Compilation of Data and Modelling of Nanoparticle Interactions and Toxicity in the NanoPUZZLES Project

  • Andrea-Nicole Richarz
  • Aggelos Avramopoulos
  • Emilio Benfenati
  • Agnieszka Gajewicz
  • Nazanin Golbamaki Bakhtyari
  • Georgios Leonis
  • Richard L Marchese Robinson
  • Manthos G Papadopoulos
  • Mark TD Cronin
  • Tomasz Puzyn
Part of the Advances in Experimental Medicine and Biology book series (AEMB, volume 947)


The particular properties of nanomaterials have led to their rapidly increasing use in diverse fields of application. However, safety assessment is not keeping pace and there are still gaps in the understanding of their hazards. Computational models predicting nanotoxicity, such as (quantitative) structure-activity relationships ((Q)SARs), can contribute to safety evaluation, in line with general efforts to apply alternative methods in chemical risk assessment. Their development is highly dependent on the availability of reliable and high quality experimental data, both regarding the compounds’ properties as well as the measured toxic effects. In particular, “nano-QSARs” should take the nano-specific characteristics into account. The information compiled needs to be well organized, quality controlled and standardized. Integrating the data in an overarching, structured data collection aims to (a) organize the data in a way to support modelling, (b) make (meta)data necessary for modelling available, and (c) add value by making a comparison between data from different sources possible.

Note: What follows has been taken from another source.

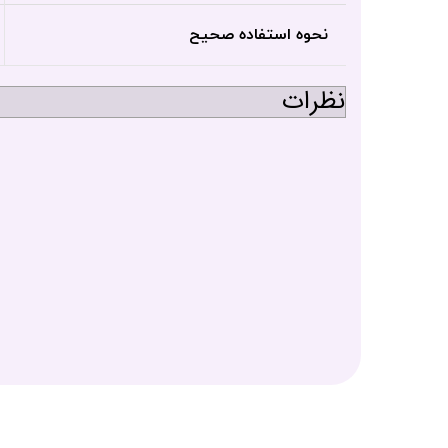
نحوه استفاده صحیح
نظرات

Based on the available data, specific descriptors can be derived to parameterize the nanomaterial-specific structure and physico-chemical properties appropriately. Furthermore, the interactions between nanoparticles and biological systems as well as small molecules, which can lead to modifications of the structure of the active nanoparticles, need to be described and taken into account in the development of models to predict the biological activity and toxicity of nanoparticles. The EU NanoPUZZLES project was part of a global cooperative effort to advance data availability and modelling approaches supporting the characterization and evaluation of nanomaterials.


Nanoparticle Nanomaterial Toxicity Interactions Data compilation Data quality Data standardization Nano-descriptors Nano-QSAR 



Funding through the European Commission 7th Framework Programme NanoPUZZLES project (FP7-NMP-2012-SMALL-6, grant agreement no.309837) is gratefully acknowledged.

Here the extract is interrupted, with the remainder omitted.